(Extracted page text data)
----------------------------------------

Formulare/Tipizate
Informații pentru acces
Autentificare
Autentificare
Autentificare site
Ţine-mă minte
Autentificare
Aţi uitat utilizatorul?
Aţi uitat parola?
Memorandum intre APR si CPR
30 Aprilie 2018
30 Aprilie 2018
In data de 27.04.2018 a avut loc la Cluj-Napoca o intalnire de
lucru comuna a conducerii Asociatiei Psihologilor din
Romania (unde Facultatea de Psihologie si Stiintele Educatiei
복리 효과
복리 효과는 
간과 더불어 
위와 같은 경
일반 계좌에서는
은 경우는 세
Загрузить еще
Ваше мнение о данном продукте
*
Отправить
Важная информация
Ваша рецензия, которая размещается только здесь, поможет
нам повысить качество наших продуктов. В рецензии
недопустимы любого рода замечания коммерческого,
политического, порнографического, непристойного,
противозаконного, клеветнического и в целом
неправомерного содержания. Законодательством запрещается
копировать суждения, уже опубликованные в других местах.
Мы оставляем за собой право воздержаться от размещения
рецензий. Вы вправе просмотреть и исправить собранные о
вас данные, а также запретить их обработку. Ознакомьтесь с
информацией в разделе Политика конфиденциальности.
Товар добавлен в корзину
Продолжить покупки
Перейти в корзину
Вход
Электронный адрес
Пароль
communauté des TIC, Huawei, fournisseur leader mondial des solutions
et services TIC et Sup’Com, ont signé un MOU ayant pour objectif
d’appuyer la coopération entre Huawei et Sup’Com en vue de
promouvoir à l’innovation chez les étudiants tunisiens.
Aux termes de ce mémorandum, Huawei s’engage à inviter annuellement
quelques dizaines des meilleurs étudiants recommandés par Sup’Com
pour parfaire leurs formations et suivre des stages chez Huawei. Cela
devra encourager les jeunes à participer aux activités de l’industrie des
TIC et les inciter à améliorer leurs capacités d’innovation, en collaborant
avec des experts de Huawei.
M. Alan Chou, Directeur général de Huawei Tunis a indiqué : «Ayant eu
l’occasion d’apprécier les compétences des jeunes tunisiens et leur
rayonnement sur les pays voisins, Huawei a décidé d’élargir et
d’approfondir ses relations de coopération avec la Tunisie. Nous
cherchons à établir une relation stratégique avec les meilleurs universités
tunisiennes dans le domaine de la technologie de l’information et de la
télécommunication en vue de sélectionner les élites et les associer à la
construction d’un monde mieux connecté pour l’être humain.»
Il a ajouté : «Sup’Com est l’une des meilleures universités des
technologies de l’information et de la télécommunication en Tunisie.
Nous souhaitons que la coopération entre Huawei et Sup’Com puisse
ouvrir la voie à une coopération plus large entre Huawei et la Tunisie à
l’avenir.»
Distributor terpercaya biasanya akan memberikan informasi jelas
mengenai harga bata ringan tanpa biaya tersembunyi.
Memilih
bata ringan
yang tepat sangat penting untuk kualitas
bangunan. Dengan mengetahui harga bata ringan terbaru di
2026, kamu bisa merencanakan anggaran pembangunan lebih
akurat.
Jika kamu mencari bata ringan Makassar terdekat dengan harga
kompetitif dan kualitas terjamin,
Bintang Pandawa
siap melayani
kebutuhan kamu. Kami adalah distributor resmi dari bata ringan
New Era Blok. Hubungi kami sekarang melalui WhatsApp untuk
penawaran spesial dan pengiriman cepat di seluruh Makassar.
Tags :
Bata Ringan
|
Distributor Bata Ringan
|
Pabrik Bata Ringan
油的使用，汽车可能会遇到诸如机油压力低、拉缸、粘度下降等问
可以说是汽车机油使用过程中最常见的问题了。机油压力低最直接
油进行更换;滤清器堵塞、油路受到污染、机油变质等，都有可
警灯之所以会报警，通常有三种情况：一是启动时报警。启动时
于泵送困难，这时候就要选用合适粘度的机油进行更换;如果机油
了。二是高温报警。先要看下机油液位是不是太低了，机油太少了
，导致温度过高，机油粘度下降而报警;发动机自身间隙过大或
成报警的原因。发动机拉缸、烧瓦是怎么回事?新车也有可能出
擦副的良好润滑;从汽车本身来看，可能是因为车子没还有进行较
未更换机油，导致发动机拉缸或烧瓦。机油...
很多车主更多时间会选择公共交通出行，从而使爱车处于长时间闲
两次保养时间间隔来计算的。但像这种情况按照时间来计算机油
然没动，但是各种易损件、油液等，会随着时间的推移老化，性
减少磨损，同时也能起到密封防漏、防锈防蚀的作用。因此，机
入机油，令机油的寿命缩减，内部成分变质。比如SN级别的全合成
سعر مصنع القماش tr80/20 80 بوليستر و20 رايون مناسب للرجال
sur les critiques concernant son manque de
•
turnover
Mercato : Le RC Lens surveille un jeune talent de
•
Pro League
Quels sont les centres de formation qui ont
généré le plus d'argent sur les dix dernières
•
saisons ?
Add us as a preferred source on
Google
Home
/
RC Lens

----------------------------------------

= EXERCISE =
A single figure is all that is needed: the number of lines above that contain the string "tunisiens".

= TASK ANSWER =
2